Dance dance dance dance to the Spotify playlist.
A volte per descrivere qualcosa – nello specifico una canzone – è più facile fare delle liste, tipo quelle della spesa. E allora procediamo.
Provenienti dall’Inghilterra? Sì. Di preciso? Wolverhampton, una zona spesso citata dai Led Zeppelin, e non per motivi propriamente gioiosi. Nome della band? Quello di un noto poeta del decadentismo francese. Nome del singolo? Che domande: quello di un poema del noto poeta francese sopracitato.

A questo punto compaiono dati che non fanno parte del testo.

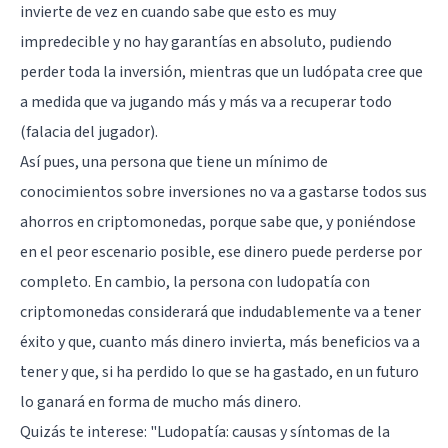
invierte de vez en cuando sabe que esto es muy
impredecible y no hay garantías en absoluto, pudiendo
perder toda la inversión, mientras que un ludópata cree que
a medida que va jugando más y más va a recuperar todo
(falacia del jugador).
Así pues, una persona que tiene un mínimo de
conocimientos sobre inversiones no va a gastarse todos sus
ahorros en criptomonedas, porque sabe que, y poniéndose
en el peor escenario posible, ese dinero puede perderse por
completo. En cambio, la persona con ludopatía con
criptomonedas considerará que indudablemente va a tener
éxito y que, cuanto más dinero invierta, más beneficios va a
tener y que, si ha perdido lo que se ha gastado, en un futuro
lo ganará en forma de mucho más dinero.
Quizás te interese:
"Ludopatía: causas y síntomas de la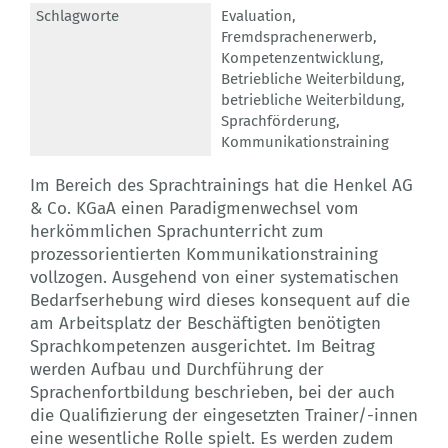
Schlagworte
Evaluation
,
Fremdsprachenerwerb
,
Kompetenzentwicklung
,
Betriebliche Weiterbildung
,
betriebliche Weiterbildung
,
Sprachförderung
,
Kommunikationstraining
Im Bereich des Sprachtrainings hat die Henkel AG
& Co. KGaA einen Paradigmenwechsel vom
herkömmlichen Sprachunterricht zum
prozessorientierten Kommunikationstraining
vollzogen. Ausgehend von einer systematischen
Bedarfserhebung wird dieses konsequent auf die
am Arbeitsplatz der Beschäftigten benötigten
Sprachkompetenzen ausgerichtet. Im Beitrag
werden Aufbau und Durchführung der
Sprachenfortbildung beschrieben, bei der auch
die Qualifizierung der eingesetzten Trainer/-innen
eine wesentliche Rolle spielt. Es werden zudem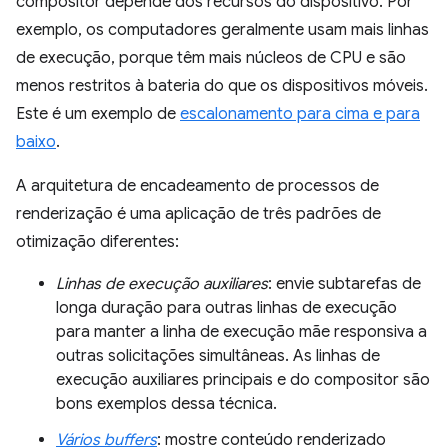
compositor depende dos recursos do dispositivo. Por
exemplo, os computadores geralmente usam mais linhas
de execução, porque têm mais núcleos de CPU e são
menos restritos à bateria do que os dispositivos móveis.
Este é um exemplo de
escalonamento para cima e para
baixo
.
A arquitetura de encadeamento de processos de
renderização é uma aplicação de três padrões de
otimização diferentes:
Linhas de execução auxiliares
: envie subtarefas de
longa duração para outras linhas de execução
para manter a linha de execução mãe responsiva a
outras solicitações simultâneas. As linhas de
execução auxiliares principais e do compositor são
bons exemplos dessa técnica.
Vários buffers
: mostre conteúdo renderizado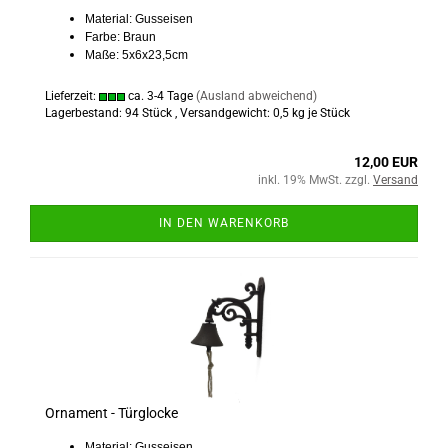
Material: Gusseisen
Farbe: Braun
Maße: 5x6x23,5cm
Lieferzeit:
ca. 3-4 Tage
(Ausland abweichend)
Lagerbestand: 94 Stück , Versandgewicht:
0,5
kg je Stück
12,00 EUR
inkl. 19% MwSt. zzgl.
Versand
IN DEN WARENKORB
Ornament - Türglocke
Material: Gusseisen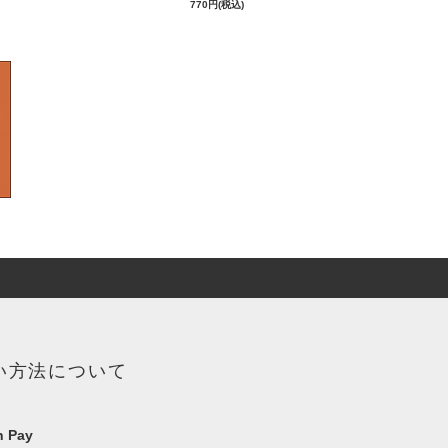
770円(税込)
い方法について
 Pay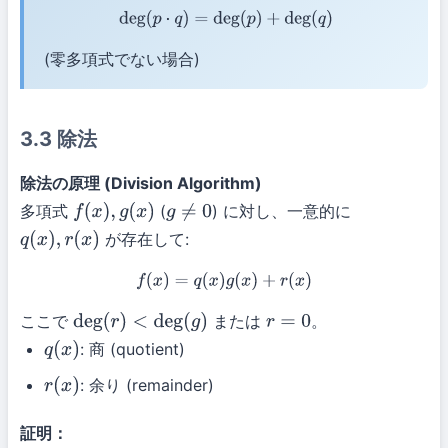
deg
(
p
⋅
q
)
=
deg
(
p
)
+
deg
(
q
)
(零多項式でない場合)
3.3 除法
除法の原理 (Division Algorithm)
多項式
(
) に対し、一意的に
f
(
x
)
,
g
(
x
)
g
≠
0
が存在して:
q
(
x
)
,
r
(
x
)
f
(
x
)
=
q
(
x
)
g
(
x
)
+
r
(
x
)
ここで
または
。
deg
(
r
)
<
deg
(
g
)
r
=
0
: 商 (quotient)
q
(
x
)
: 余り (remainder)
r
(
x
)
証明：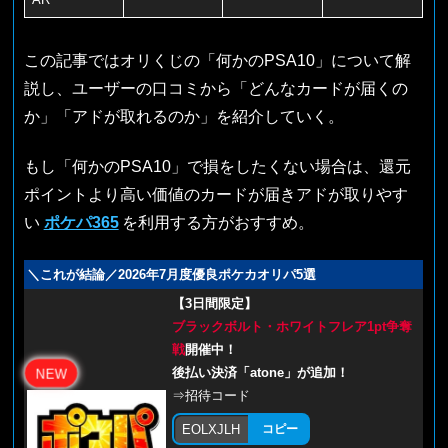
この記事ではオリくじの「何かのPSA10」について解
説し、ユーザーの口コミから「どんなカードが届くの
か」「アドが取れるのか」を紹介していく。
もし「何かのPSA10」で損をしたくない場合は、還元
ポイントより高い価値のカードが届きアドが取りやす
い
ポケパ365
を利用する方がおすすめ。
＼これが結論／2026年7月度優良ポケカオリパ5選
【3日間限定】
ブラックボルト・ホワイトフレア1pt争奪
戦
開催中！
後払い決済「atone」が追加！
NEW
⇒招待コード
EOLXJLH
コピー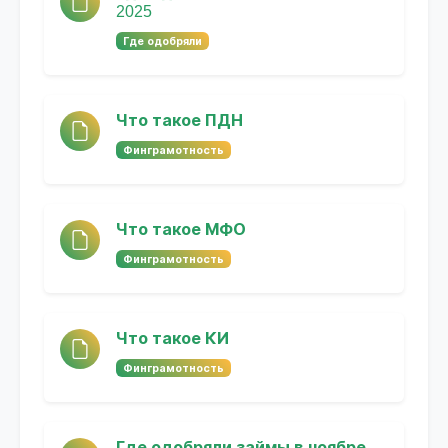
2025
Где одобряли
Что такое ПДН
Финграмотность
Что такое МФО
Финграмотность
Что такое КИ
Финграмотность
Где одобряли займы в ноябре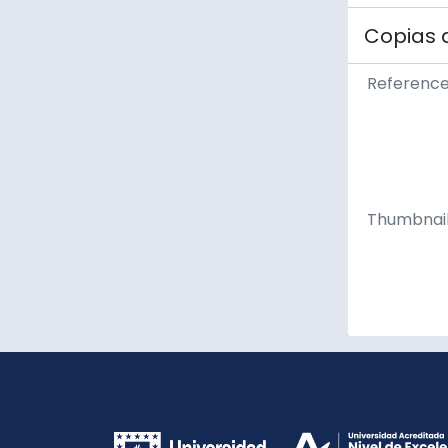
Copias 
Referenc
Thumbnai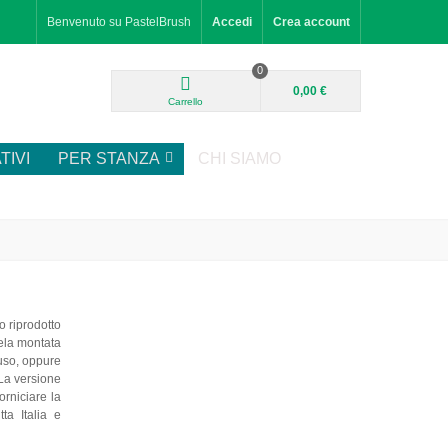
Benvenuto su PastelBrush
Accedi
Crea account
0
0,00 €
Carrello
TIVI
PER STANZA
CHI SIAMO
o riprodotto
tela montata
luso, oppure
 La versione
orniciare la
ta Italia e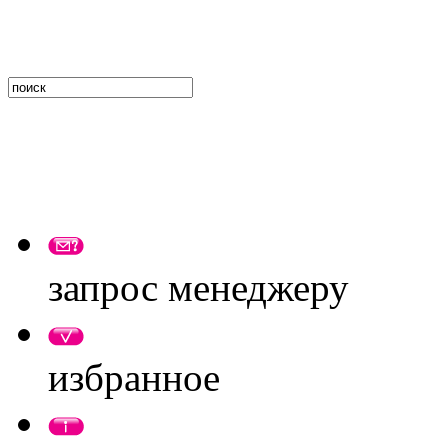
запрос менеджеру
избранное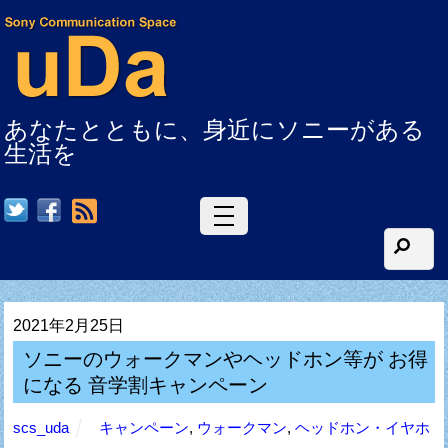
あなたとともに、身近にソニーがある
生活を
RSS
2021年2月25日
ソニーのウォークマンやヘッドホン等が お得
になる 音学割キャンペーン
scs_uda
キャンペーン
,
ウォークマン
,
ヘッドホン・イヤホ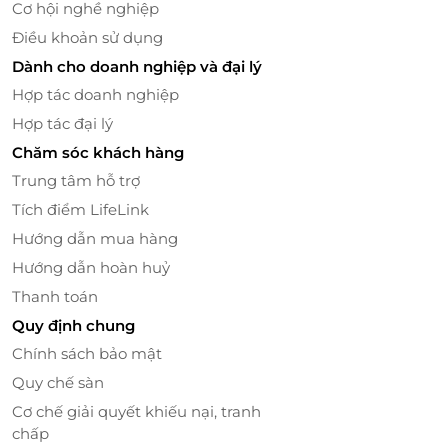
Cơ hội nghề nghiệp
Điều khoản sử dụng
LifeLink
Dành cho doanh nghiệp và đại lý
Hợp tác doanh nghiệp
Hợp tác đại lý
Chăm sóc khách hàng
Trung tâm hỗ trợ
Tích điểm LifeLink
Hướng dẫn mua hàng
Hướng dẫn hoàn huỷ
Thanh toán
Quy định chung
Chính sách bảo mật
Quy chế sàn
Cơ chế giải quyết khiếu nại, tranh
chấp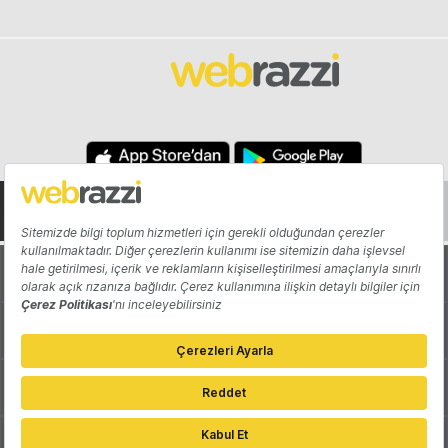
Hakkında
Yazarlar
Katkıda Bulun
Reklam
Girişiminizi Tanıtın
İletişim
Çerez Tercihleri
Gizlilik Politikası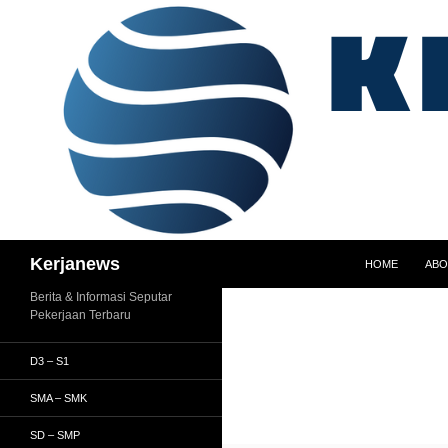
Langsung
ke
isi
Cari
Kerjanews
HOME
ABO
Berita & Informasi Seputar
Pekerjaan Terbaru
D3 – S1
SMA – SMK
SD – SMP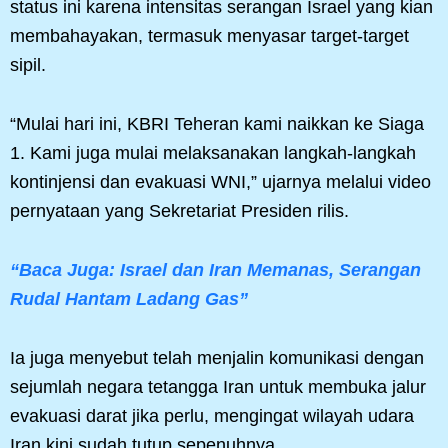
status ini karena intensitas serangan Israel yang kian
membahayakan, termasuk menyasar target-target
sipil.
“Mulai hari ini, KBRI Teheran kami naikkan ke Siaga
1. Kami juga mulai melaksanakan langkah-langkah
kontinjensi dan evakuasi WNI,” ujarnya melalui video
pernyataan yang Sekretariat Presiden rilis.
“Baca Juga: Israel dan Iran Memanas, Serangan
Rudal Hantam Ladang Gas”
Ia juga menyebut telah menjalin komunikasi dengan
sejumlah negara tetangga Iran untuk membuka jalur
evakuasi darat jika perlu, mengingat wilayah udara
Iran kini sudah tutup sepenuhnya.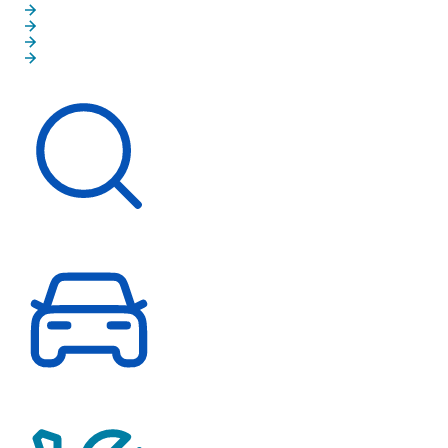
Gebrauchte Elektroautos
MINI Junge Gebrauchte
MINI Gebrauchtwagen NEXT
Fahrzeugankauf
Schnelleinstieg
Fahrzeugsuche
Probefahrt vereinbaren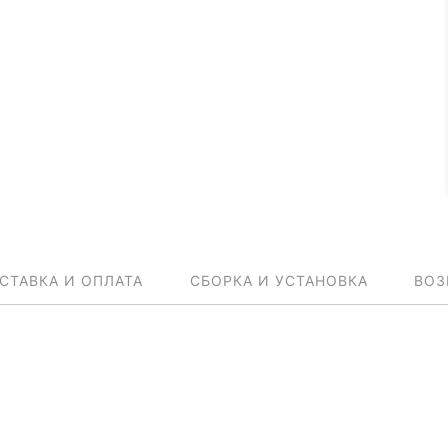
СТАВКА И ОПЛАТА
СБОРКА И УСТАНОВКА
ВОЗ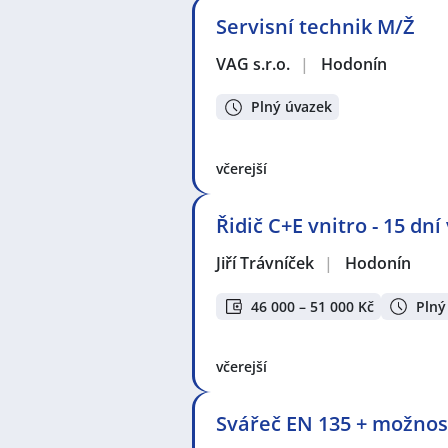
Servisní technik M/Ž
VAG s.r.o.
|
Hodonín
Plný úvazek
včerejší
Řidič C+E vnitro - 15 dní 
Jiří Trávníček
|
Hodonín
46 000 – 51 000 Kč
Plný
včerejší
Svářeč EN 135 + možnost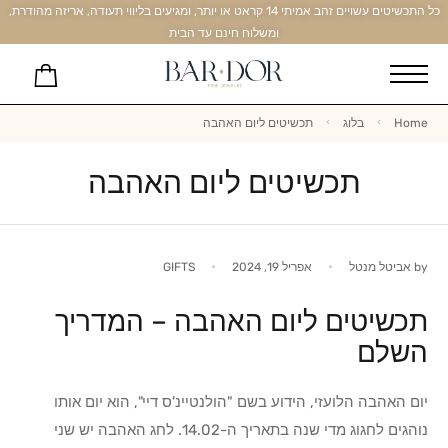
כל התכשיטים עשויים זהב אמיתי 14 קראט או יותר, ומגיעים בליווי תעודה, אריזה מהודרת,
ומשלוח חינם עד הבית
Home
בלוג
תכשיטים ליום האהבה
תכשיטים ליום האהבה
by
אביטל מנטל
אפריל 19, 2024
GIFTS
תכשיטים ליום האהבה – המדריך
השלם
יום האהבה הלועזי, הידוע בשם "הולנטיינ'ס דיי", הוא יום אותו
נוהגים לחגוג מדי שנה בתאריך ה-14.02. לחג האהבה יש שני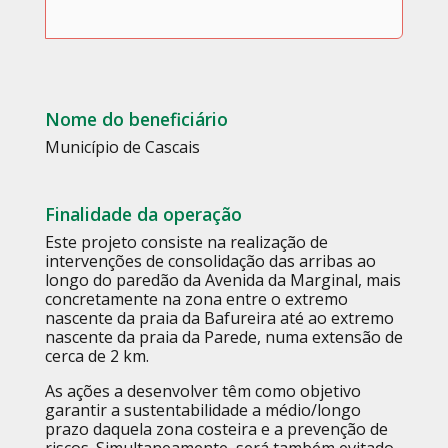
Nome do beneficiário
Município de Cascais
Finalidade da operação
Este projeto consiste na realização de
intervenções de consolidação das arribas ao
longo do paredão da Avenida da Marginal, mais
concretamente na zona entre o extremo
nascente da praia da Bafureira até ao extremo
nascente da praia da Parede, numa extensão de
cerca de 2 km.
As ações a desenvolver têm como objetivo
garantir a sustentabilidade a médio/longo
prazo daquela zona costeira e a prevenção de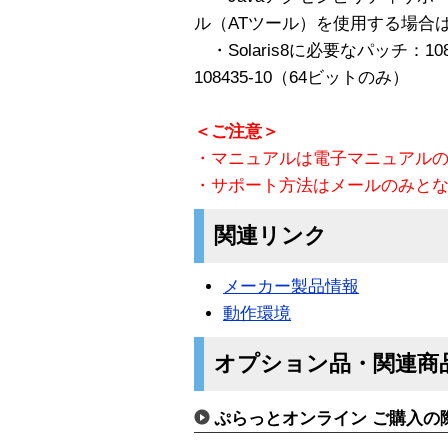
ル（ATツール）を使用する場合は、
・Solaris8に必要なパッチ：108434
108435-10（64ビットのみ）
＜ご注意＞
・マニュアルは電子マニュアル
・サポート方法はメールのみと
関連リンク
メーカー製品情報
動作環境
オプション品・関連商
ぷらっとオンライン ご購入の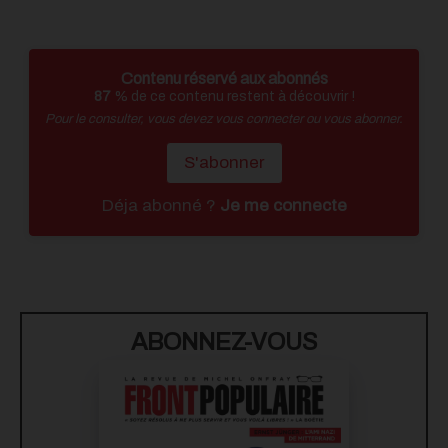
Contenu réservé aux abonnés
87
% de ce contenu restent à découvrir !
Pour le consulter, vous devez vous connecter ou vous abonner.
S'abonner
Déja abonné ?
Je me connecte
ABONNEZ-VOUS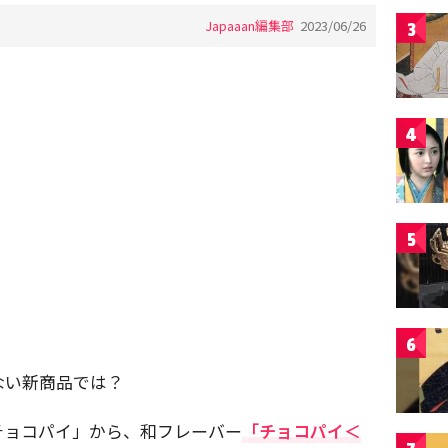
Japaaan編集部
2023/06/26
3
4
5
6
ない新商品では？
チョコパイ」から、和フレーバー
「チョコパイ＜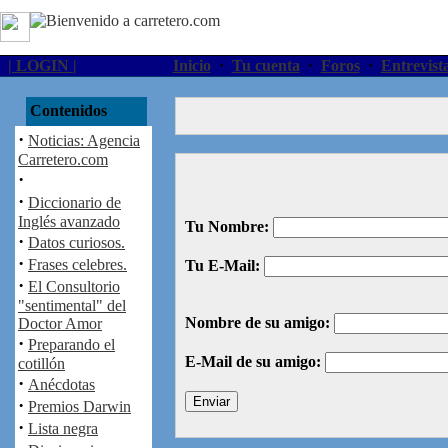
| LOGIN |
Inicio
·
Tu cuenta
·
Foros
·
Entrevist
Contenidos
·
Noticias: Agencia
Carretero.com
·
·
Diccionario de
Inglés avanzado
Tu Nombre:
·
Datos curiosos.
·
Frases celebres.
Tu E-Mail:
·
El Consultorio
"sentimental" del
Nombre de su amigo:
Doctor Amor
·
Preparando el
E-Mail de su amigo:
cotillón
·
Anécdotas
·
Premios Darwin
·
Lista negra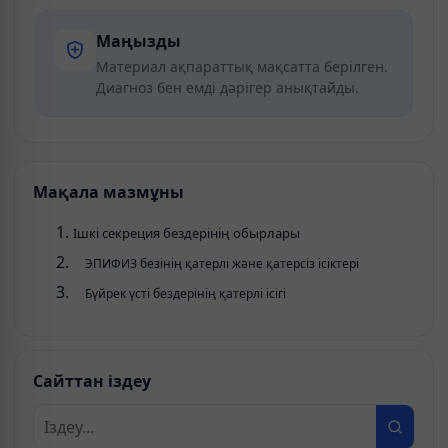
Маңызды
Материал ақпараттық мақсатта берілген.
Диагноз бен емді дәрігер анықтайды.
Мақала мазмұны
Ішкі секреция бездерінің обырлары
ЭПИФИЗ безінің қатерлі және қатерсіз ісіктері
Бүйрек үсті бездерінің қатерлі ісігі
Сайттан іздеу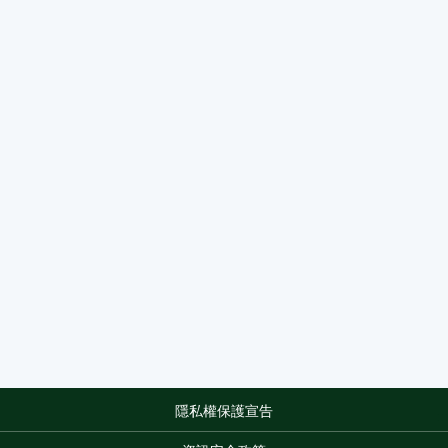
隱私權保護宣告
:::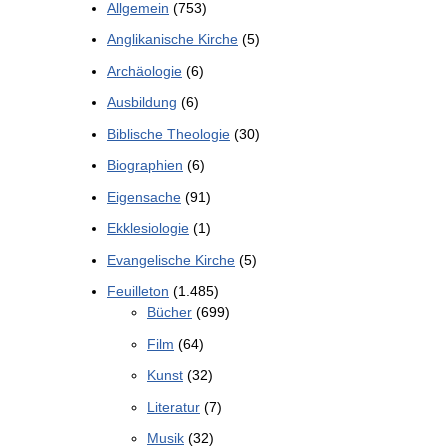
Allgemein
(753)
Anglikanische Kirche
(5)
Archäologie
(6)
Ausbildung
(6)
Biblische Theologie
(30)
Biographien
(6)
Eigensache
(91)
Ekklesiologie
(1)
Evangelische Kirche
(5)
Feuilleton
(1.485)
Bücher
(699)
Film
(64)
Kunst
(32)
Literatur
(7)
Musik
(32)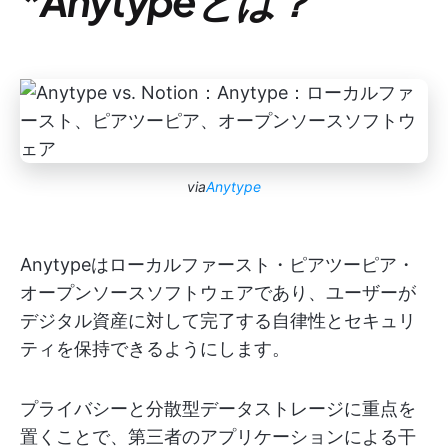
*Anytypeとは？
via
Anytype
Anytypeはローカルファースト・ピアツーピア・
オープンソースソフトウェアであり、ユーザーが
デジタル資産に対して完了する自律性とセキュリ
ティを保持できるようにします。
プライバシーと分散型データストレージに重点を
置くことで、第三者のアプリケーションによる干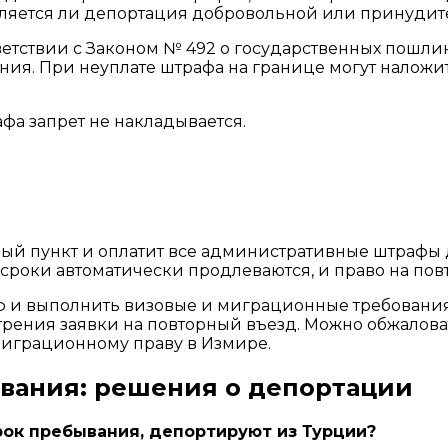
является ли депортация добровольной или принудит
тствии с Законом № 492 о государственных пошлина
. При неуплате штрафа на границе могут наложить 
афа запрет не накладывается.
ый пункт и оплатит все административные штрафы 
сроки автоматически продлеваются, и право на пов
раф и выполнить визовые и миграционные требован
трения заявки на повторный въезд. Можно обжалова
 миграционному праву в Измире.
вания: решения о депортации
срок пребывания, депортируют из Турции?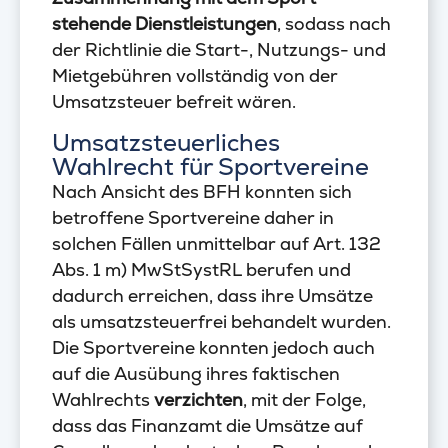
stehende Dienstleistungen
, sodass nach
der Richtlinie die Start-, Nutzungs- und
Mietgebühren vollständig von der
Umsatzsteuer befreit wären.
Umsatzsteuerliches
Wahlrecht für Sportvereine
Nach Ansicht des BFH konnten sich
betroffene Sportvereine daher in
solchen Fällen unmittelbar auf Art. 132
Abs. 1 m) MwStSystRL berufen und
dadurch erreichen, dass ihre Umsätze
als umsatzsteuerfrei behandelt wurden.
Die Sportvereine konnten jedoch auch
auf die Ausübung ihres faktischen
Wahlrechts
verzichten
, mit der Folge,
dass das Finanzamt die Umsätze auf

Produttore? Gavin Monaghan, che ha lavorato con un pacco di gente, da Robert Plant a Paolo Nutini. Trama del testo? Una tizia che va in un club molto dark e deve vedersela con un mix fatto di alcol e violenza spiccia, sperando di tornare a casa intera. Storie di tutti i sabati notte, dunque. La musica? Un mistone in cui troviamo Killing Joke più orecchiabili, Editors, Interpol, White Lies, Franz Ferdinand e compagnia bella. Percentuale di possibilità per danze con i puntalini? Molto alta. Indice di gradimento generale? Altrettanto alto. Riconoscibilità e peso nella storia della musica? Medio-basso.
E quindi? E quindi la band made in UK sa bene come essere paracula e piacere, coinvolge quanto basta con una parvenza di senso dietro il testo e soprattutto accende l’“abballamento” (cit.) – per ora va (molto) bene anche così.